どういうところがおもしろかったのか、いくつかあげておきます。

 

1: 全部見せない

 

なんかもう、全然見せないんですよね。いっさい説明しないし。

バルバラと教師ダミアンの間になにがあったのか?

バルバラの身体の傷、心の傷の原因は何なのか?

秘密の部屋では何がおこなわれているのか?

見てるこっちは全部知りたくてモヤモヤするんだけど、全部見せちゃったらやっぱりつまんないんですよね。

 

私の想像の中では、「ダミアンは幼い教え子だったバルバラに心を奪われていて、彼女を救うためにバルバラを虐待してた父親を殺しちゃって刑務所にはいったという過去があって、バルバラはそんな過去のせいで男性が怖くて、でも被虐的な思考も強くて、そうした性産業の斡旋業者であるアダと恋愛関係になり、それなりの仕事もこなして暮らしていたのだが、新しい人生を始めたくて精神科医にかかったのか、精神科医が顧客だったのかはよくわからんが、とにかく精神科医と結婚した」ことになっている。

 

ええ、読み飛ばしてください。妄想なので。

本当のところはわからないし、隠されているからこそ、すごくぞくぞくしますよね。

隠された部分についてエグイ妄想をしては、自分のゲスっぷりを呪うという、一種倒錯した楽しみを与えてくれる映画でした。

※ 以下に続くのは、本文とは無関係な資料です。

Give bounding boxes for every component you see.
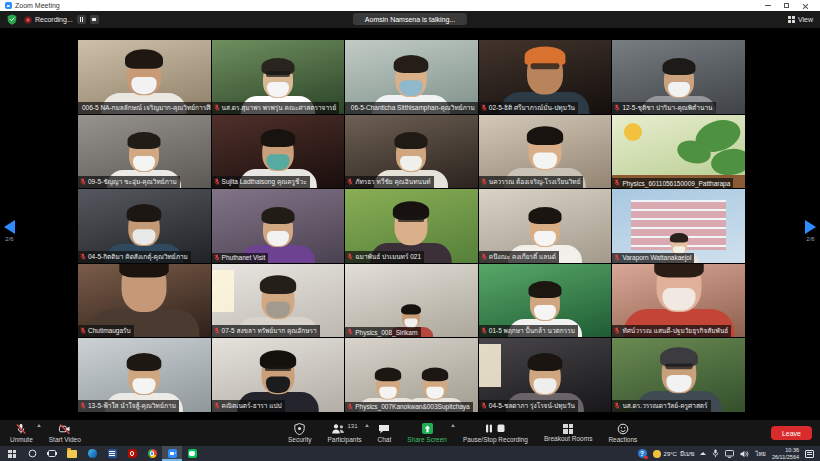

観終わったあと、わりと隠されていないこちらの漫画を思い出しました。

この映画好きな人なら好きなんじゃないかな。

ブラッドハーレーの馬車 (Fx COMICS)

 

2: せつない魔法少女

 

白血病アリシアちゃんは無表情で、大好きなアニメのことを考えてるときだけは笑顔になれる感じ。

そのアニメのタイトルが「魔法少女ユキコ」

ユキコってとっても日本的な名前で。もちろん日本のアニメで。

私にはなんの責任もないはずですが、ユキコのコスプレ衣装が90万円もしてごめんね……と泣きそうになりました。

お父さんの気持ちもよくわかるのよ。

最初のところで友人宅へのお泊りを許さないのにタバコや酒を許しちゃうでしょう。タバコや酒がいいなら、お泊り会くらい許してやれよって気になるのですが……。

お父さんはね、「宿題もちゃんとしないのにダメだ」とフツーの子に対するようにダメだしした直後に、ああ、この子はフツーじゃなかった、もうすぐ死んじゃうんだった、と思い出して、タバコやお酒を「いいよ」って許しちゃう。だって法律で許される年齢まで生きられないんだから。

娘の死を受け入れられなくて、でも受け入れるしかなくて、というお父さんの気持ちがすごく伝わってくるシーンでした。泣けるよね。(まぁその後のお父さんのゲスっぷりを見るとなんとも言えない気分になるのですが。)

 

死ぬまでの時間、できるだけたくさんパパと一緒にいたいっていうのがアリシアちゃんの願いだったのに、それを伝えるすべがなかったことがほんとーに残念です。ノートに書いておけばよかったのにね。

思わず魔法のステッキを探す彼女がかわいくてね……。なんでタカラトミーが出してないんだよ!5,000円くらいであるだろ!とツライ気持ちになりました。

あの値段はたぶん本物のダイヤとか使ってあるやつだよ。